It was poet and philosopher George Santayana who apparently first observed, “Those who cannot remember the past are condemned to repeat it.” It’s a message that has more relevance with each passing day of historical ignorance, and President Obama is probably the biggest offender.
Consider his plea this week for Congress to pass “free trade” agreements with South Korea, Panama and Colombia, pacts negotiated by the Bush administration to further American business in those countries, without a comparable return. That’s the problem with these so-called “free trade” agreements: We’re sacrificing jobs and our own communities’ well-being for stock dividends and a wealth dump on the very rich, the multinational corporate brokers of these deals.
Most heinous is Colombia, where a marauding class of government-protected (some say “sponsored”) thugs intimidates and kills those who challenge the ruling oligopoly of wealth and privilege, mostly anointed in the drug trade. Some 4,000 trade unionists have died over the past 20 years, nearly 100 a year over the past three years. Many who stand up for their rights are mowed down, and every presidential candidate is complicit.
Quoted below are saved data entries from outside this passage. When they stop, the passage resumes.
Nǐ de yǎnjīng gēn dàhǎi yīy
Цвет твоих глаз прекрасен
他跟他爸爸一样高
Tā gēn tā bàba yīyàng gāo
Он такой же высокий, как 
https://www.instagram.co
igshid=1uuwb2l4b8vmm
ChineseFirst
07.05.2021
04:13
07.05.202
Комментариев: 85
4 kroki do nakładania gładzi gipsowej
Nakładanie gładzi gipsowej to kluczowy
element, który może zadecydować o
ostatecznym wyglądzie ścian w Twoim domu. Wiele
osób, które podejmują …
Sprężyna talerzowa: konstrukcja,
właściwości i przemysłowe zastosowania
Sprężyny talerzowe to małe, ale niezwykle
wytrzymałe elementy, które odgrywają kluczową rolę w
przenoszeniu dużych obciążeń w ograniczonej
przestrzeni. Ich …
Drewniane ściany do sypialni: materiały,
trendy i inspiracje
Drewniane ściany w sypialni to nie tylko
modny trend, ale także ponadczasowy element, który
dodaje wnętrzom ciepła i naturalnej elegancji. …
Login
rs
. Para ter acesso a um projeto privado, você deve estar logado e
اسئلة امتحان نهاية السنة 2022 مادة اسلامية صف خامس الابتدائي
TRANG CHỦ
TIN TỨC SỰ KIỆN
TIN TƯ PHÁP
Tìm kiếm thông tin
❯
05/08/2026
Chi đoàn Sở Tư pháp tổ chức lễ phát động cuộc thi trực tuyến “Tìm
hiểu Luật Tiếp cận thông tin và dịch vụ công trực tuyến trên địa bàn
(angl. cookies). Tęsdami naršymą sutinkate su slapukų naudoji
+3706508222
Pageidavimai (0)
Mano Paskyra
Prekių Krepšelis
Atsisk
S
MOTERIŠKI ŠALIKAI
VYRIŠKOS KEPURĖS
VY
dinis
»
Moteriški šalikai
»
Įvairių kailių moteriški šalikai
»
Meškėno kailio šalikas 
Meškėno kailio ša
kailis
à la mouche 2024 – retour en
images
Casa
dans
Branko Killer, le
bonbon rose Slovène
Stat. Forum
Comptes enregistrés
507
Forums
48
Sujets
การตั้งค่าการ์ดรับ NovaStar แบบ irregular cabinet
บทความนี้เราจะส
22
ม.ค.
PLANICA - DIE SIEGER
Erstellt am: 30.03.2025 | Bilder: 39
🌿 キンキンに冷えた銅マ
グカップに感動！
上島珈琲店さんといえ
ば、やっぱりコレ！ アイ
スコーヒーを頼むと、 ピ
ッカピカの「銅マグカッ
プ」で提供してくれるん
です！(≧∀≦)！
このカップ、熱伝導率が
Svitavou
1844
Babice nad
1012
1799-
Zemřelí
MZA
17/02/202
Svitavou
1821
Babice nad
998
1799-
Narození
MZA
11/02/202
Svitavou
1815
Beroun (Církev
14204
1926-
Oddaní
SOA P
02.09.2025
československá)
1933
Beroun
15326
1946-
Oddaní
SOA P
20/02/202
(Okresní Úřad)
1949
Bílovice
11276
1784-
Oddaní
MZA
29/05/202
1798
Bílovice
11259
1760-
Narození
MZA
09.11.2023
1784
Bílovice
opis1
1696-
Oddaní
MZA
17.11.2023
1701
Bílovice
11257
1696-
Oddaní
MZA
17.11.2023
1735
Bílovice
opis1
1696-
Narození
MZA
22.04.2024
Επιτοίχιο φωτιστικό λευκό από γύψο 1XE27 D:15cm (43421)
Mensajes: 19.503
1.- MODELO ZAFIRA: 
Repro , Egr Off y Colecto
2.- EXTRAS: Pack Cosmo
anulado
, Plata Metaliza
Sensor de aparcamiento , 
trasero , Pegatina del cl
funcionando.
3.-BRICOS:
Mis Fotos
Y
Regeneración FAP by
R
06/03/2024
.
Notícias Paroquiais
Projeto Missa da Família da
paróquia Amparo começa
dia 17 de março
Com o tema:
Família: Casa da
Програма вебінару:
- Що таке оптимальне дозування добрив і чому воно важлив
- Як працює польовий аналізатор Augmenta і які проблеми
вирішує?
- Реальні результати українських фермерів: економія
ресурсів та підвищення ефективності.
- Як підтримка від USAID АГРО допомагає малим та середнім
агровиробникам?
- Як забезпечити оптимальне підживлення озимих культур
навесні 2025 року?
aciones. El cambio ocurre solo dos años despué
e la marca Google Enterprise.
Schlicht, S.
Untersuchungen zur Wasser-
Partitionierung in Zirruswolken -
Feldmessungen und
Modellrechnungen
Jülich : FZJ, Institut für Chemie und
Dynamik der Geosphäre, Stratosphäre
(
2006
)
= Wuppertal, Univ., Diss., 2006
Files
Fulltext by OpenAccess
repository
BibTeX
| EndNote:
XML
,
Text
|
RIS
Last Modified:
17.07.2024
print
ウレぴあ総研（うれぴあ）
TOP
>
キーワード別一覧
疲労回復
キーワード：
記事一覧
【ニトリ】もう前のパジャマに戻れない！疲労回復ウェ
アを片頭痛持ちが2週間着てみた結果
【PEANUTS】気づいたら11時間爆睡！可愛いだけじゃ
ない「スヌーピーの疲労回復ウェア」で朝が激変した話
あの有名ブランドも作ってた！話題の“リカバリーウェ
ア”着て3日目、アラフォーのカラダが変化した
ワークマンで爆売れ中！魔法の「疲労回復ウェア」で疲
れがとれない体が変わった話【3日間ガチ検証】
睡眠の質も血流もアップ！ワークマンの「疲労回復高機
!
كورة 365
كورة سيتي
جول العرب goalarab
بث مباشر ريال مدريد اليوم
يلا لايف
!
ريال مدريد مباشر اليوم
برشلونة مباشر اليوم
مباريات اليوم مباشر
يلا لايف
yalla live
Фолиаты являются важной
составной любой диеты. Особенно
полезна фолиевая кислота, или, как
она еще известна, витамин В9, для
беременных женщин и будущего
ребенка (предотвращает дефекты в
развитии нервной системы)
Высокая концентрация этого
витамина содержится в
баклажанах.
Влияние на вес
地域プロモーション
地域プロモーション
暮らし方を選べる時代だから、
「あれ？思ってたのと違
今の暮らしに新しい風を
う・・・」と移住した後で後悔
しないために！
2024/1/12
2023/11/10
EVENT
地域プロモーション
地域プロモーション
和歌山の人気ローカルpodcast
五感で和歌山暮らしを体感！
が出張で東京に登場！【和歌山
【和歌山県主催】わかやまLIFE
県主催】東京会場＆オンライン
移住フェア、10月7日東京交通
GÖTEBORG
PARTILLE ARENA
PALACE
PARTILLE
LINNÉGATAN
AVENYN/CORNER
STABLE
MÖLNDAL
Yes, organized labor is unanimously opposed to these trade deals, where good jobs are on the line, and they are on the line in every sector. But even more important for the Obama administration to consider is the consensus among working families everywhere – union and nonunion alike – that they are being sold down the river in these not-free trade deals.
That’s a lesson that was totally lost on Bill Clinton in the early years of his first term, when he railroaded the North American Free Trade Agreement through Congress, twisting Democratic arms all along the way. If you look at the polling – who showed up to vote and who didn’t – NAFTA was the single-biggest reason for the Republican sweep of Congress, in which Newt Gingrich got to proclaim the primacy of his “Contract On America.”
AFL-CIO President Richard Trumka invoked that crippling Democratic loss, after two years of a Clinton triumph, warning in a speech at the National Press Club in January that the Obama administration risked alienating the very people it needs to win this November, and in November 2012.
We need to renegotiate these trade agreements to ensure they are mutually beneficial, and not just open doors for U.S.-based multinationals to plunder other lands at the expense of our own economy.
What’s good for Exxon Mobil and General Electric is not necessarily good for America.